Study material section start

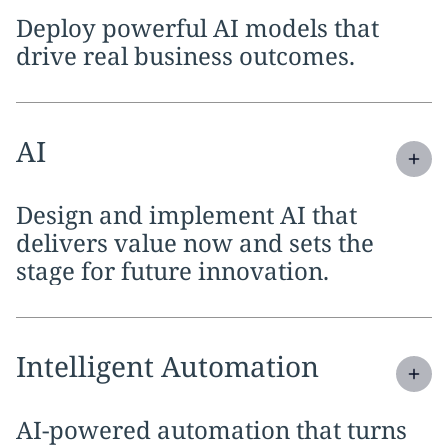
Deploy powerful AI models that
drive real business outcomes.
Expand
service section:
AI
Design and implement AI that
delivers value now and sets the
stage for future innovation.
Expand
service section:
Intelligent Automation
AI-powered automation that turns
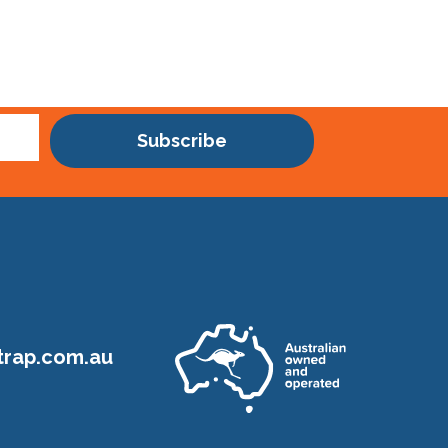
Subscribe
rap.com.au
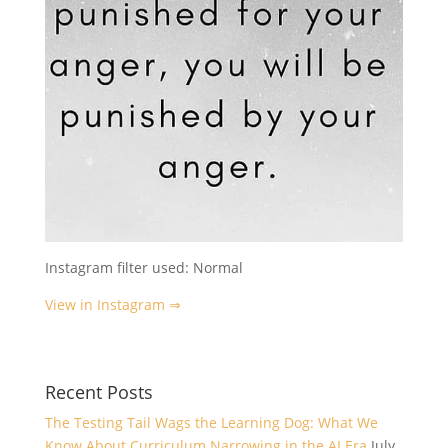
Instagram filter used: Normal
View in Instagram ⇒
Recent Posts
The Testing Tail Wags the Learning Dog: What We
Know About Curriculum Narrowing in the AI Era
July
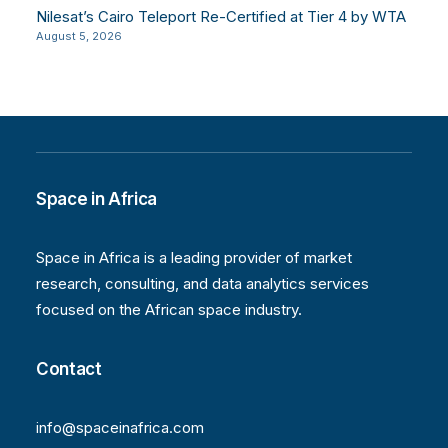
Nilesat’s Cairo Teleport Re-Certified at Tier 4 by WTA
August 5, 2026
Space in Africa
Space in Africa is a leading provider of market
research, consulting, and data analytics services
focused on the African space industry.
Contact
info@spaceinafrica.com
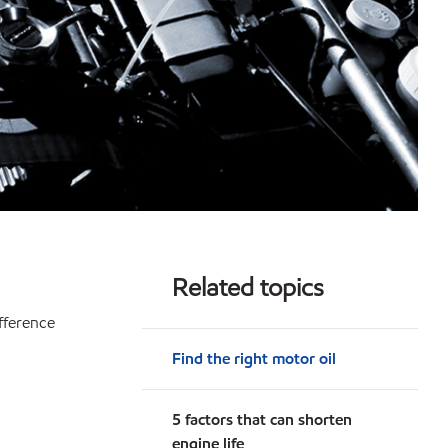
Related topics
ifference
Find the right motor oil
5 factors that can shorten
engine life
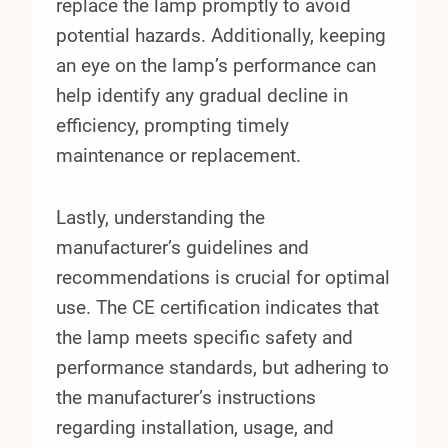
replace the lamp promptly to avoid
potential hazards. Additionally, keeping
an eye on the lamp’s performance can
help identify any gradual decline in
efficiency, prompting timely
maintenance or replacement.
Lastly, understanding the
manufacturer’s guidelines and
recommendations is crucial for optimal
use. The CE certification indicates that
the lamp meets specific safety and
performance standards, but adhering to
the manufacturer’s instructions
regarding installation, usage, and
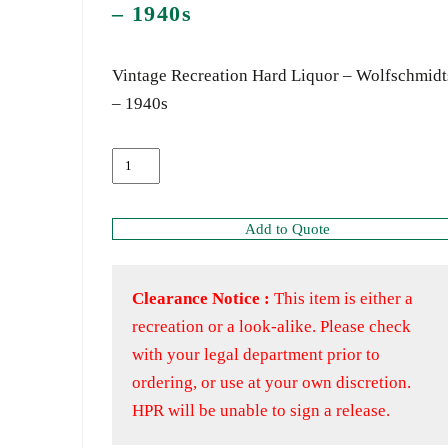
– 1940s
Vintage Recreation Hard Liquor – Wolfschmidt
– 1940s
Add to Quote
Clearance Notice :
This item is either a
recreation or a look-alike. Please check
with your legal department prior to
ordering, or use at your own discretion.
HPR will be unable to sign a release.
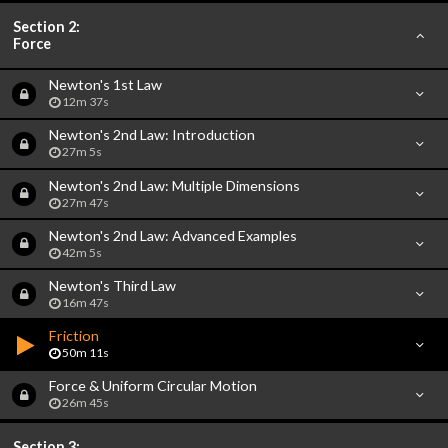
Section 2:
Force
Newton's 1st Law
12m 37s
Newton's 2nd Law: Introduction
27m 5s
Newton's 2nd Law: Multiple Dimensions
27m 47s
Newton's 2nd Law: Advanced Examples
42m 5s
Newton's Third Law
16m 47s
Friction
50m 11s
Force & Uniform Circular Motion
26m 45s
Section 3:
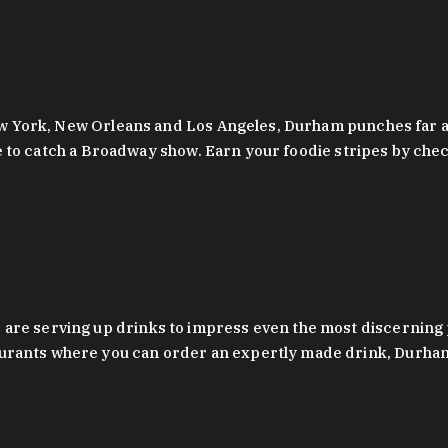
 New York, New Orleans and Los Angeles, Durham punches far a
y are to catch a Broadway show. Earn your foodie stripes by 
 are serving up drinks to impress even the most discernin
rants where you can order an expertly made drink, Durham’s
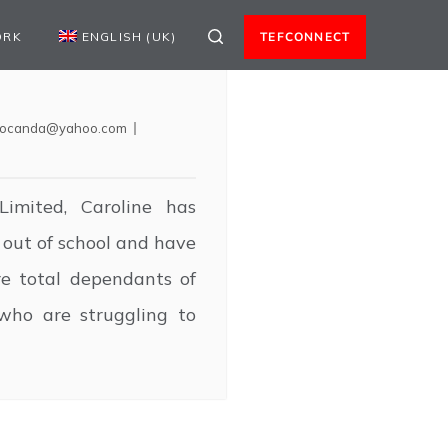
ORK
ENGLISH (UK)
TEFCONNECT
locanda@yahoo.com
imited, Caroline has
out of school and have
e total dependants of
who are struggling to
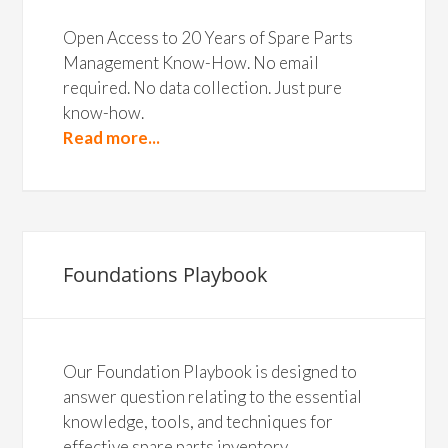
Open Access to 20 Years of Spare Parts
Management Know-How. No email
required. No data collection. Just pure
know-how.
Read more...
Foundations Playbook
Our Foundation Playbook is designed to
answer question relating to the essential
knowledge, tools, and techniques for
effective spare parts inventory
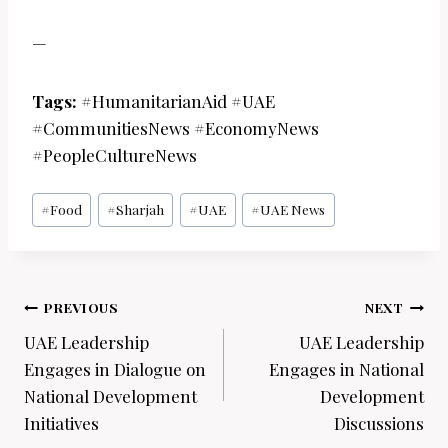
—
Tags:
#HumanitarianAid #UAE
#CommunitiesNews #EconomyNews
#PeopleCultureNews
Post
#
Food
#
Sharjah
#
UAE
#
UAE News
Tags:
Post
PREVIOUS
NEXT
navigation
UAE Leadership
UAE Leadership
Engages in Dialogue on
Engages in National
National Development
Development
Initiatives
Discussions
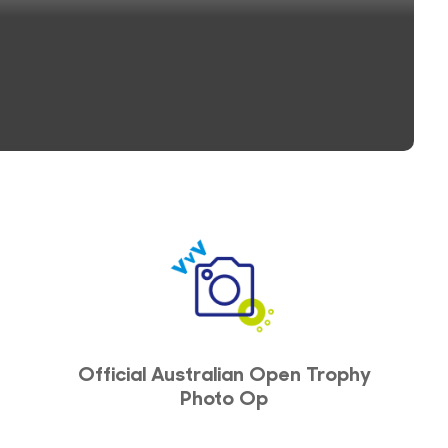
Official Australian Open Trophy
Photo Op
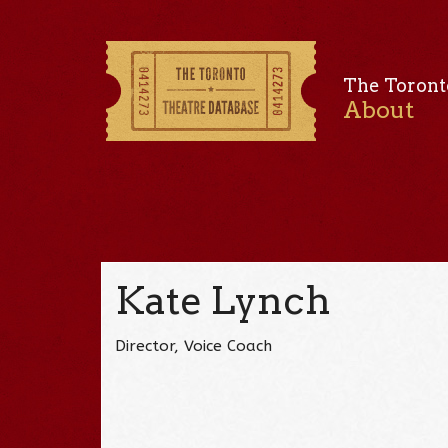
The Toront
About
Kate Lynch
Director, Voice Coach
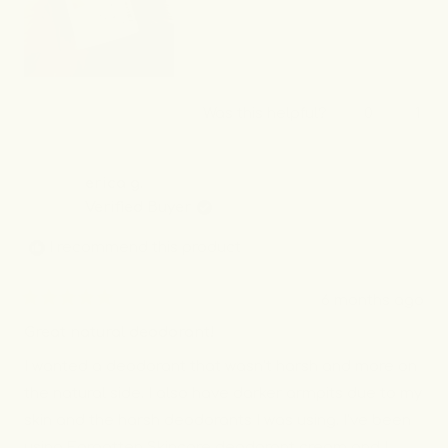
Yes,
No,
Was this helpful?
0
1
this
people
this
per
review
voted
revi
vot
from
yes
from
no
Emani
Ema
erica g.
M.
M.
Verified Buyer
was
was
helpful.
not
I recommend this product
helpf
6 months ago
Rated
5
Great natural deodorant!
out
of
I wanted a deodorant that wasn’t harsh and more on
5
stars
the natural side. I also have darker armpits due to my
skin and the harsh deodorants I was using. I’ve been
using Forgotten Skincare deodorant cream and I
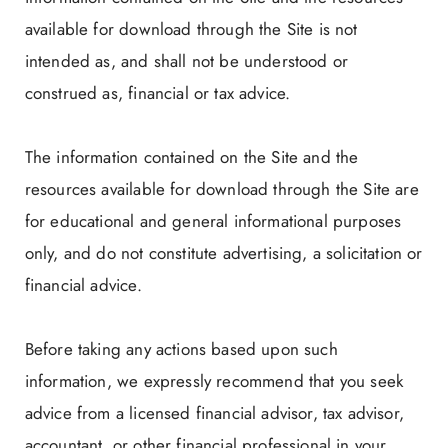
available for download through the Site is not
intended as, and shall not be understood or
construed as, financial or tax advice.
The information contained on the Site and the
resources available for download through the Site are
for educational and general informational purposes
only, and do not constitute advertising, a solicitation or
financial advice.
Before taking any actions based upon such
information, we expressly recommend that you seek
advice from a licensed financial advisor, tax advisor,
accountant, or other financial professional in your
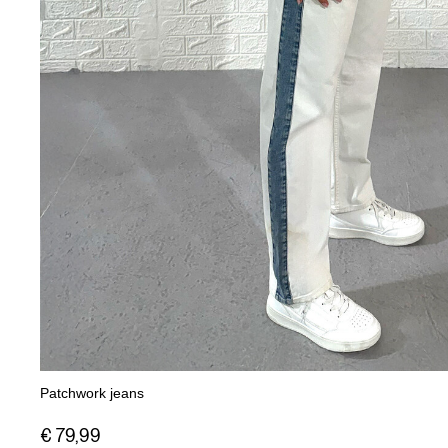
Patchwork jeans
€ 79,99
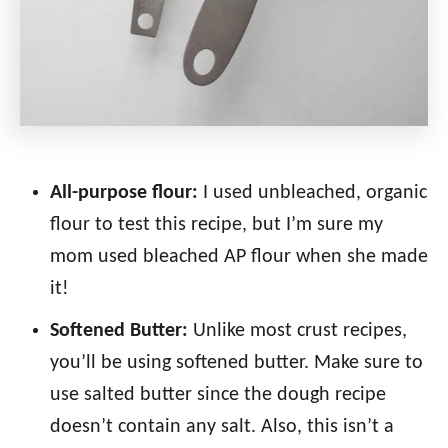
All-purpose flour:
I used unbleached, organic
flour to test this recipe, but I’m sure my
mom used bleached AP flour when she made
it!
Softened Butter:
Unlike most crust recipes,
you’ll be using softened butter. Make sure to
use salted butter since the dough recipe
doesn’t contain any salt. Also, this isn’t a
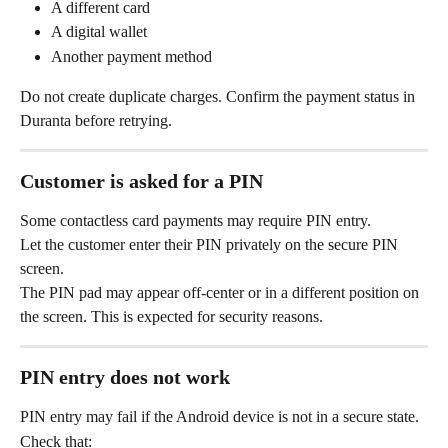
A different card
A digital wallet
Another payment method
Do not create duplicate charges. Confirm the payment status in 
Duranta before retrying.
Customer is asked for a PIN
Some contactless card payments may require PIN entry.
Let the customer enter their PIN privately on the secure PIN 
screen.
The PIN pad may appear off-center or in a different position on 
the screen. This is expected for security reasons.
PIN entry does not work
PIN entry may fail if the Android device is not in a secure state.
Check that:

Study material section end

Task description: In the lines above, find each one with "lamp" and list it.

Solution for this task:
replace the lamp promptly to avoid
an eye on the lamp’s performance can
the lamp meets specific safety and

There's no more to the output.